Exactly the lines from the line containing "ropäischen Parlamentes und" through the final line of the entries below must be returned, and only those, without pictures.

Material for this exercise START

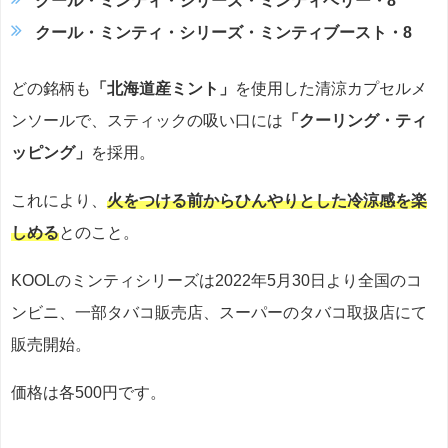
クール・ミンティ・シリーズ・ミンティベリー・8
クール・ミンティ・シリーズ・ミンティブースト・8
どの銘柄も
「北海道産ミント」
を使用した清涼カプセルメ
ンソールで、スティックの吸い口には
「クーリング・ティ
ッピング」
を採用。
これにより、
火をつける前からひんやりとした冷涼感を楽
しめる
とのこと。
KOOLのミンティシリーズは2022年5月30日より全国のコ
ンビニ、一部タバコ販売店、スーパーのタバコ取扱店にて
販売開始。
価格は各500円です。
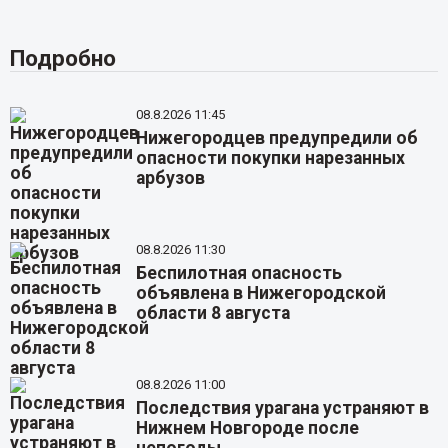
Подробно
08.8.2026 11:45
Нижегородцев предупредили об
опасности покупки нарезанных
арбузов
08.8.2026 11:30
Беспилотная опасность
объявлена в Нижегородской
области 8 августа
08.8.2026 11:00
Последствия урагана устраняют в
Нижнем Новгороде после
непогоды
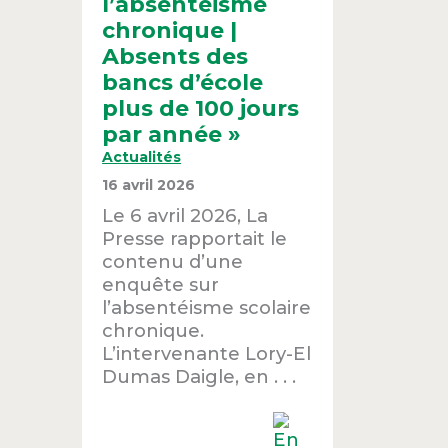
l’absentéisme
chronique |
Absents des
bancs d’école
plus de 100 jours
par année »
Actualités
16 avril 2026
Le 6 avril 2026, La
Presse rapportait le
contenu d’une
enquête sur
l’absentéisme scolaire
chronique.
L’intervenante Lory-El
Dumas Daigle, en . . .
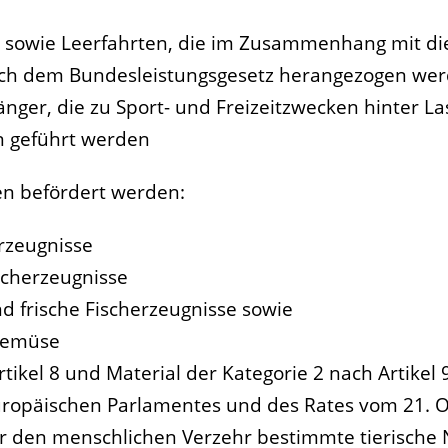
 sowie Leerfahrten, die im Zusammenhang mit di
ach dem Bundesleistungsgesetz herangezogen we
r, die zu Sport- und Freizeitzwecken hinter Las
n geführt werden
 befördert werden:
erzeugnisse
ischerzeugnisse
nd frische Fischerzeugnisse sowie
 Gemüse
tikel 8 und Material der Kategorie 2 nach Artikel 
ropäischen Parlamentes und des Rates vom 21. O
 für den menschlichen Verzehr bestimmte tierisc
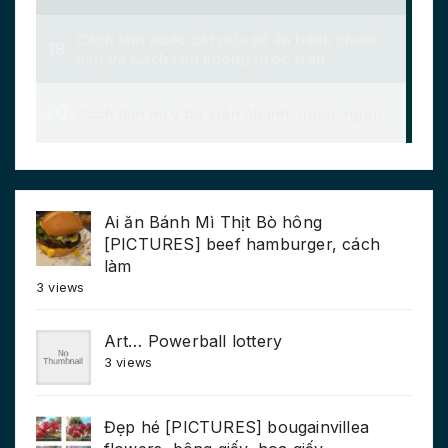
Ai ăn Bánh Mì Thịt Bò hông
[PICTURES] beef hamburger, cách
làm
3 views
Art… Powerball lottery
3 views
Đẹp hé [PICTURES] bougainvillea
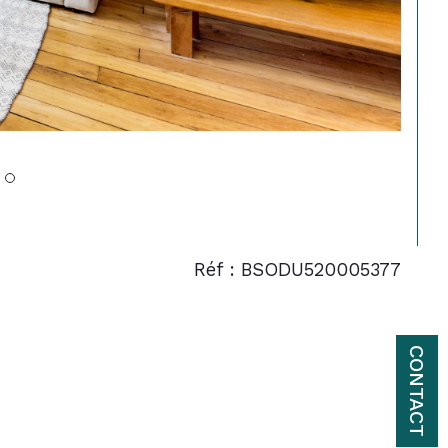
Réf : BSODU520005377
CONTACT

Material for this exercise END

=== Answer space ===
ropäischen Parlamentes und des Rates vom 21. O
 für den menschlichen Verzehr bestimmte tierisc
Ai ăn Bánh Mì Thịt Bò hông
[PICTURES] beef hamburger, cách
làm
3 views
Art… Powerball lottery
3 views
Đẹp hé [PICTURES] bougainvillea
Réf : BSODU520005377
CONTACT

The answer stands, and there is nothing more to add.